I've seen different numbers for that. There are 324 pan-magic squares - of that I'm certain, but they are a subset of the total number of magic squares. For the total number, I've seen 924 and 4080, among other estimates.

[Prof. Templeton]

Actually here's my same magic square as above, but in

15,11,7,6,10,14,13,9,14,10,5,14,9,13,10,7,6,5,2,1,14,9,7,

2,1,3,4,8,5,4,8,5,12,15,11,6,2,1,4,2,15,12,2,15,1,10,13

[HoustonHokie]

I got a list of 924 magic squares and another list of the 324 pan-magic squares from a couple web sites, popped them into Excel, and had it calculate the inversion sum for all of them (by the way, I decided e works better if the bottom row is 0 and top is 3 - that way, a complete square is 0 instead of 4).
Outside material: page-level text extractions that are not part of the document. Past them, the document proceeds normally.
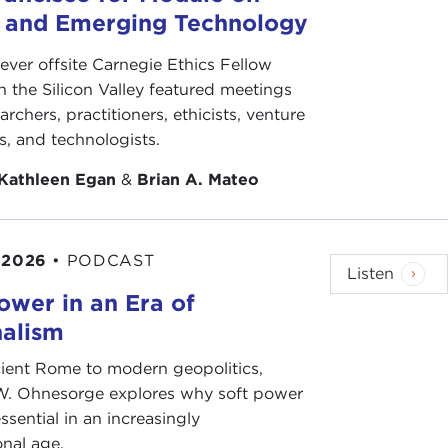
s and Emerging Technology
-ever offsite Carnegie Ethics Fellow
n the Silicon Valley featured meetings
archers, practitioners, ethicists, venture
ts, and technologists.
Kathleen Egan
&
Brian A. Mateo
 2026
•
PODCAST
Listen
ower in an Era of
nalism
ient Rome to modern geopolitics,
W. Ohnesorge explores why soft power
ssential in an increasingly
onal age.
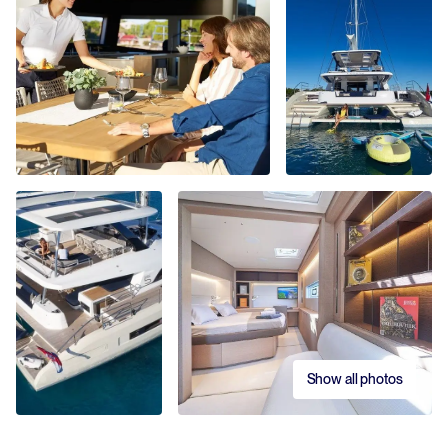
Show all photos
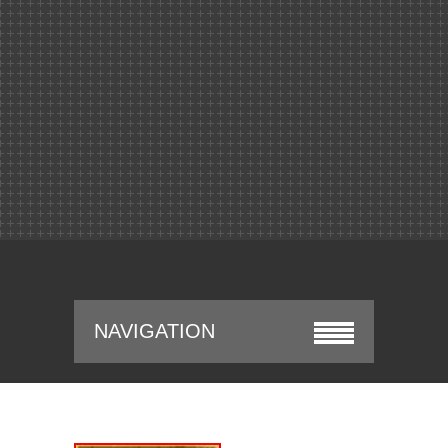
NAVIGATION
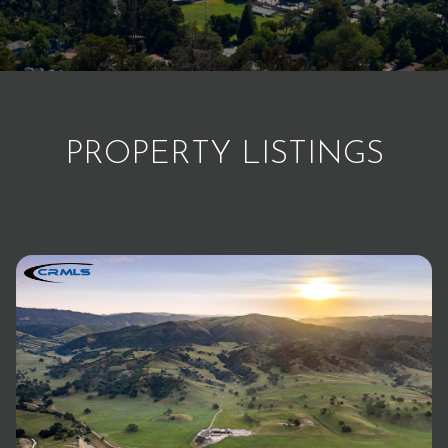
PROPERTY LISTINGS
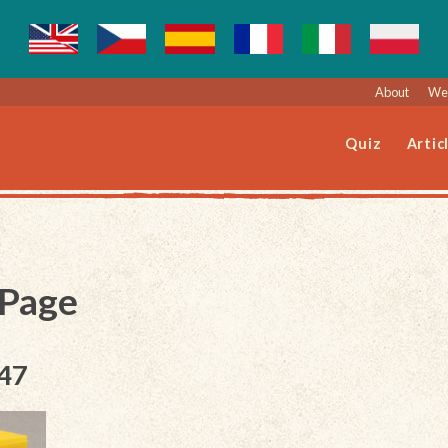
About
Web
Quiz
Artic
 Page
047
The lowest even number I got was 46 (which I guess would be the optimal starting point??), but it only showed up on the pan-magic ones, so I'm think the list of 924 is somehow incomplete, and it's hard to search for a particular square to know how incomplete it is.
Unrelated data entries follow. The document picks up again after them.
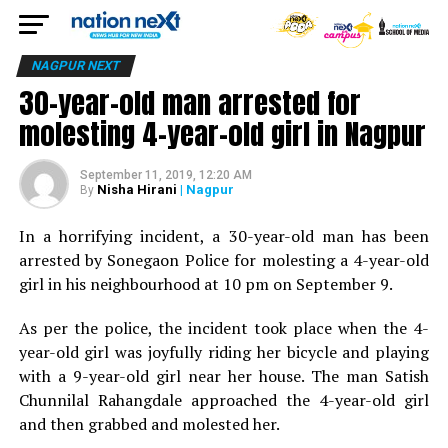
NAGPUR NEXT
30-year-old man arrested for
molesting 4-year-old girl in Nagpur
September 11, 2019, 12:20 AM
Nisha Hirani
| Nagpur
By
In a horrifying incident, a 30-year-old man has been
arrested by Sonegaon Police for molesting a 4-year-old
girl in his neighbourhood at 10 pm on September 9.
As per the police, the incident took place when the 4-
year-old girl was joyfully riding her bicycle and playing
with a 9-year-old girl near her house. The man Satish
Chunnilal Rahangdale approached the 4-year-old girl
and then grabbed and molested her.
My thought on efficient solving is, given a particular starting point and inversion sum, choose your moves so that the inversion sum trends lower. In other words: every move has at least two possibilities and up to four (two to four squares that you can slide into the blank spot). Compare the inversion sum for all possibilities, and choose the lowest. You ought to be able to keep the sum equal or lower almost all the time, except possibly in the corners, where you don't really have a choice. I don't know what to do in case of a tie, except look at the next generation possibilities. I'll try that with one of the N = 46 squares and see what I get.

[HoustonHokie]

Well, I'm sure that the "steepest slope" method I proposed in my last post will eventually solve the puzzle. But it will not be efficient about it. After 72 moves, I'm giving up. The problem seems to be when the blank space is in the corner - you can't make any choice, and I kept getting into situations where the blank space was in a bottom corner and it would pull a low number down, forcing the inversion sum to rise. I got a sum as low as 8 by my 42nd move, but by my 72nd, I'm back up to 14, and I've been as high as 16. I've thought about removing the e term and seeing if that makes any difference (it might not put the extra weight on keeping the blank low on the board, which seems to be problematic). But I won't try again until later.

[Guest]

If it helps (and it probably doesn't), any slidy puzzle thing is solvable in 80 moves or less. Its late, but the wikipedia article seems to suggest that measures of dificulty for these puzzles include (i) the number of pieces that are out of place and (ii) the (manhattan) distance each piece is from its endpoint.